À quelques heures du Grand Prix d’Italie, une drôle de rumeur circule dans le paddock du Mugello. Toprak Razgatlioglu, le pilote Pramac Yamaha, a formulé une proposition pour le moins originale : passer un accord avec Fabio Quartararo pour percer les mystères du tracé toscan. Une boutade qui cache une réalité technique implacable : sur cette piste, la vitesse de passage en courbe est le seul rempart contre la puissance brute des moteurs concurrents.
Toprak Razgatlioglu n’a pas couru au Mugello depuis douze ans. La dernière fois, c’était en Red Bull Rookies Cup. Aujourd’hui, sur une Yamaha M1, il doit apprendre. Et qui mieux que Fabio Quartararo, le maître des virages, pour l’aider ?
Le Turc plaisante. « Il faudrait peut-être qu’on conclue un accord avec lui ! » Le Français, vainqueur en Italie en 2021, deuxième en 2022, utilise sa vitesse en virage pour compenser le manque de puissance de la Yamaha. Toprak, lui, a encore du mal avec le style MotoGP (freinage, adhérence, pneus). Il s’améliore, mais le Mugello, circuit rapide, sera un test. « Je dois absolument le suivre de près dès la première séance. » Accord ou pas, l’apprentissage sera visuel.
Toprak Razgatlioglu commence à comprendre que le MotoGP n’a rien d’un simple passage accéléré depuis le Superbike.
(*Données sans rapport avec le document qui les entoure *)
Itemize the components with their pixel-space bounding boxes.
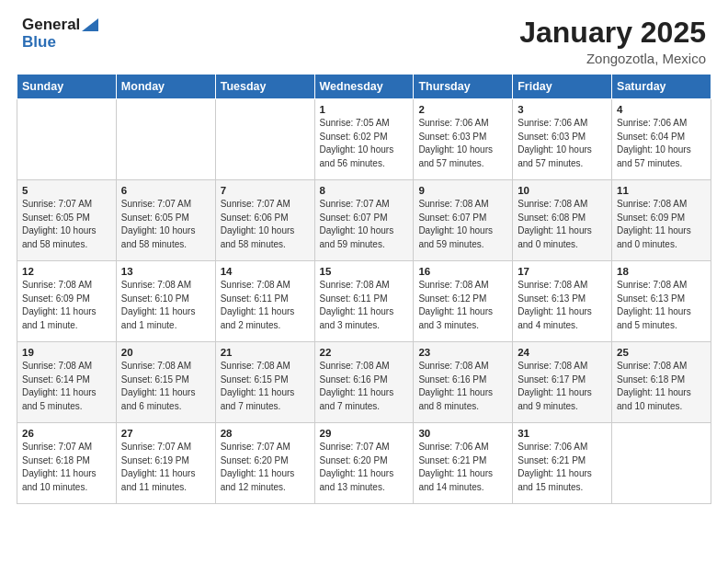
day-info: Sunrise: 7:07 AM Sunset: 6:06 PM Dayligh… xyxy=(221,198,310,251)
day-number: 9 xyxy=(418,185,507,196)
day-info: Sunrise: 7:08 AM Sunset: 6:17 PM Dayligh… xyxy=(518,360,607,413)
day-number: 3 xyxy=(518,104,607,115)
day-cell-15: 15Sunrise: 7:08 AM Sunset: 6:11 PM Dayli… xyxy=(314,261,414,342)
day-cell-10: 10Sunrise: 7:08 AM Sunset: 6:08 PM Dayli… xyxy=(513,180,612,261)
day-info: Sunrise: 7:08 AM Sunset: 6:09 PM Dayligh… xyxy=(617,198,706,251)
day-header-monday: Monday xyxy=(116,75,215,99)
day-number: 20 xyxy=(121,347,210,358)
day-number: 1 xyxy=(320,104,409,115)
day-number: 10 xyxy=(518,185,607,196)
day-number: 29 xyxy=(320,428,409,439)
day-info: Sunrise: 7:05 AM Sunset: 6:02 PM Dayligh… xyxy=(320,117,409,170)
day-number: 13 xyxy=(121,266,210,277)
day-cell-8: 8Sunrise: 7:07 AM Sunset: 6:07 PM Daylig… xyxy=(314,180,414,261)
day-info: Sunrise: 7:08 AM Sunset: 6:13 PM Dayligh… xyxy=(518,279,607,332)
day-info: Sunrise: 7:08 AM Sunset: 6:07 PM Dayligh… xyxy=(418,198,507,251)
week-row-1: 1Sunrise: 7:05 AM Sunset: 6:02 PM Daylig… xyxy=(17,99,711,180)
day-number: 28 xyxy=(221,428,310,439)
day-number: 22 xyxy=(320,347,409,358)
day-cell-18: 18Sunrise: 7:08 AM Sunset: 6:13 PM Dayli… xyxy=(612,261,711,342)
empty-cell xyxy=(116,99,215,180)
day-info: Sunrise: 7:08 AM Sunset: 6:10 PM Dayligh… xyxy=(121,279,210,332)
week-row-2: 5Sunrise: 7:07 AM Sunset: 6:05 PM Daylig… xyxy=(17,180,711,261)
day-cell-13: 13Sunrise: 7:08 AM Sunset: 6:10 PM Dayli… xyxy=(116,261,215,342)
day-info: Sunrise: 7:06 AM Sunset: 6:21 PM Dayligh… xyxy=(518,441,607,494)
logo-general-text: General xyxy=(22,17,80,34)
day-cell-2: 2Sunrise: 7:06 AM Sunset: 6:03 PM Daylig… xyxy=(414,99,513,180)
day-info: Sunrise: 7:08 AM Sunset: 6:16 PM Dayligh… xyxy=(418,360,507,413)
day-info: Sunrise: 7:06 AM Sunset: 6:21 PM Dayligh… xyxy=(418,441,507,494)
week-row-3: 12Sunrise: 7:08 AM Sunset: 6:09 PM Dayli… xyxy=(17,261,711,342)
day-header-thursday: Thursday xyxy=(414,75,513,99)
day-info: Sunrise: 7:08 AM Sunset: 6:11 PM Dayligh… xyxy=(221,279,310,332)
day-number: 4 xyxy=(617,104,706,115)
day-cell-12: 12Sunrise: 7:08 AM Sunset: 6:09 PM Dayli… xyxy=(17,261,117,342)
day-cell-23: 23Sunrise: 7:08 AM Sunset: 6:16 PM Dayli… xyxy=(414,342,513,423)
day-info: Sunrise: 7:07 AM Sunset: 6:18 PM Dayligh… xyxy=(22,441,111,494)
day-number: 27 xyxy=(121,428,210,439)
day-cell-5: 5Sunrise: 7:07 AM Sunset: 6:05 PM Daylig… xyxy=(17,180,117,261)
day-header-tuesday: Tuesday xyxy=(215,75,314,99)
day-cell-9: 9Sunrise: 7:08 AM Sunset: 6:07 PM Daylig… xyxy=(414,180,513,261)
day-header-sunday: Sunday xyxy=(17,75,117,99)
day-number: 17 xyxy=(518,266,607,277)
day-number: 26 xyxy=(22,428,111,439)
day-info: Sunrise: 7:08 AM Sunset: 6:14 PM Dayligh… xyxy=(22,360,111,413)
day-cell-25: 25Sunrise: 7:08 AM Sunset: 6:18 PM Dayli… xyxy=(612,342,711,423)
logo-icon xyxy=(82,18,98,31)
empty-cell xyxy=(215,99,314,180)
day-cell-3: 3Sunrise: 7:06 AM Sunset: 6:03 PM Daylig… xyxy=(513,99,612,180)
logo: General Blue xyxy=(22,17,98,51)
day-info: Sunrise: 7:08 AM Sunset: 6:11 PM Dayligh… xyxy=(320,279,409,332)
location-title: Zongozotla, Mexico xyxy=(519,51,706,66)
day-header-saturday: Saturday xyxy=(612,75,711,99)
title-block: January 2025 Zongozotla, Mexico xyxy=(519,17,706,66)
day-number: 23 xyxy=(418,347,507,358)
days-header-row: SundayMondayTuesdayWednesdayThursdayFrid… xyxy=(17,75,711,99)
day-info: Sunrise: 7:06 AM Sunset: 6:03 PM Dayligh… xyxy=(518,117,607,170)
week-row-5: 26Sunrise: 7:07 AM Sunset: 6:18 PM Dayli… xyxy=(17,423,711,504)
day-number: 16 xyxy=(418,266,507,277)
day-info: Sunrise: 7:06 AM Sunset: 6:04 PM Dayligh… xyxy=(617,117,706,170)
day-number: 24 xyxy=(518,347,607,358)
day-cell-4: 4Sunrise: 7:06 AM Sunset: 6:04 PM Daylig… xyxy=(612,99,711,180)
day-cell-27: 27Sunrise: 7:07 AM Sunset: 6:19 PM Dayli… xyxy=(116,423,215,504)
day-number: 2 xyxy=(418,104,507,115)
day-number: 30 xyxy=(418,428,507,439)
day-info: Sunrise: 7:07 AM Sunset: 6:05 PM Dayligh… xyxy=(22,198,111,251)
day-cell-30: 30Sunrise: 7:06 AM Sunset: 6:21 PM Dayli… xyxy=(414,423,513,504)
day-cell-22: 22Sunrise: 7:08 AM Sunset: 6:16 PM Dayli… xyxy=(314,342,414,423)
day-number: 18 xyxy=(617,266,706,277)
day-cell-19: 19Sunrise: 7:08 AM Sunset: 6:14 PM Dayli… xyxy=(17,342,117,423)
day-cell-29: 29Sunrise: 7:07 AM Sunset: 6:20 PM Dayli… xyxy=(314,423,414,504)
day-info: Sunrise: 7:08 AM Sunset: 6:09 PM Dayligh… xyxy=(22,279,111,332)
day-info: Sunrise: 7:07 AM Sunset: 6:20 PM Dayligh… xyxy=(221,441,310,494)
day-info: Sunrise: 7:06 AM Sunset: 6:03 PM Dayligh… xyxy=(418,117,507,170)
month-title: January 2025 xyxy=(519,17,706,49)
day-info: Sunrise: 7:07 AM Sunset: 6:20 PM Dayligh… xyxy=(320,441,409,494)
day-info: Sunrise: 7:08 AM Sunset: 6:12 PM Dayligh… xyxy=(418,279,507,332)
day-cell-24: 24Sunrise: 7:08 AM Sunset: 6:17 PM Dayli… xyxy=(513,342,612,423)
day-number: 7 xyxy=(221,185,310,196)
day-info: Sunrise: 7:08 AM Sunset: 6:08 PM Dayligh… xyxy=(518,198,607,251)
calendar-wrap: SundayMondayTuesdayWednesdayThursdayFrid… xyxy=(0,74,728,517)
day-number: 11 xyxy=(617,185,706,196)
day-cell-11: 11Sunrise: 7:08 AM Sunset: 6:09 PM Dayli… xyxy=(612,180,711,261)
svg-marker-0 xyxy=(82,18,98,31)
week-row-4: 19Sunrise: 7:08 AM Sunset: 6:14 PM Dayli… xyxy=(17,342,711,423)
day-info: Sunrise: 7:07 AM Sunset: 6:05 PM Dayligh… xyxy=(121,198,210,251)
day-cell-6: 6Sunrise: 7:07 AM Sunset: 6:05 PM Daylig… xyxy=(116,180,215,261)
day-info: Sunrise: 7:08 AM Sunset: 6:16 PM Dayligh… xyxy=(320,360,409,413)
day-number: 6 xyxy=(121,185,210,196)
day-number: 8 xyxy=(320,185,409,196)
day-cell-7: 7Sunrise: 7:07 AM Sunset: 6:06 PM Daylig… xyxy=(215,180,314,261)
logo-blue-text: Blue xyxy=(22,34,56,52)
page: General Blue January 2025 Zongozotla, Me… xyxy=(0,0,728,563)
day-info: Sunrise: 7:08 AM Sunset: 6:18 PM Dayligh… xyxy=(617,360,706,413)
day-number: 31 xyxy=(518,428,607,439)
day-info: Sunrise: 7:08 AM Sunset: 6:13 PM Dayligh… xyxy=(617,279,706,332)
day-info: Sunrise: 7:08 AM Sunset: 6:15 PM Dayligh… xyxy=(121,360,210,413)
empty-cell xyxy=(17,99,117,180)
day-number: 19 xyxy=(22,347,111,358)
day-number: 12 xyxy=(22,266,111,277)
Et visiblement, le Turc a déjà identifié l’homme qu’il doit observer de très près ce week-end au Grand Prix d’Italie MotoGP 2026 : Fabio Quartararo.
Avec humour, mais aussi beaucoup de lucidité, Razgatlioglu a reconnu qu’il allait probablement devoir “conclure un accord” avec le Français pour comprendre certains secrets du Mugello. « Fabio est toujours très fort là-bas. »
Quartararo est considéré comme l’un des pilotes les plus naturels du plateau sur les circuits où la vitesse en courbe devient essentielle. Et justement, le Mugello est probablement LE circuit parfait pour cela.

Toprak Razgatlioglu : « Je suis revenu et j’ai demandé : “Avons-nous un problème avec les pneus ?” »
Pourquoi ? Parce que Quartararo compense énormément par les trajectoires, le maintien de vitesse, la fluidité et surtout l’engagement dans les longues courbes rapides. Or Toprak découvre précisément à quel point cet aspect change totalement en MotoGP.
L’ancien champion du monde Superbike reconnaît lui-même que sa transition reste compliquée : « Je retombe encore dans un style Superbike. » Barcelone lui a servi de véritable électrochoc. Le Turc a été littéralement choqué par le manque d’adhérence du circuit catalan avec les pneus Michelin. « C’était la première fois de ma vie que je voyais une piste à très faible adhérence avec des pneus Michelin. »
Puis il raconte sur crash.net sa stupeur après les premières séances : « Je suis revenu et j’ai demandé : “Avons-nous un problème avec les pneus ?” » La réponse du box Yamaha l’a visiblement laissé sans voix : « Ils m’ont répondu que c’était pareil pour tout le monde. »
En Superbike, Toprak est habitué à exploiter énormément le grip mécanique des Pirelli. Avec Michelin et les prototypes MotoGP, la logique change totalement. Et le Mugello pourrait justement l’aider. Pourquoi ? Parce que le circuit italien récompense davantage : la vitesse naturelle en courbe, la fluidité, le relâchement et moins les freinages extrêmes
Toprak lui-même semble presque soulagé : « Au Mugello, on n’a pas besoin de freinages brusques, on a juste besoin de vitesse en virage. » Autrement dit : exactement le terrain où Quartararo excelle.
Toprak commence à comprendre que le MotoGP ne se pilote pas seulement avec du talent brut.
Il faut aussi apprendre les pneus, les flux d’air, les trajectoires, le rythme des prototypes et surtout les secrets des pilotes déjà installés. Et au Mugello, il semble avoir choisi son professeur idéal : Fabio Quartararo.
Toprak Razgatlioglu, le phénomène Superbike, apprend le MotoGP. Le Turc, 29 ans, ne se laisse pas abattre. Il veut suivre Fabio Quartararo, le maître des virages, pour copier ses trajectoires. « Un accord ? » plaisante-t-il. L’apprentissage, parfois, passe par l’observation. Et l’humilité. Toprak, déterminé, veut progresser. Le Mugello, théâtre de batailles, sera une leçon. Leçon de vitesse, de glisse, de pilotage. Le Turc, élève appliqué, prendra des notes. Et, qui sait, ira chercher des points.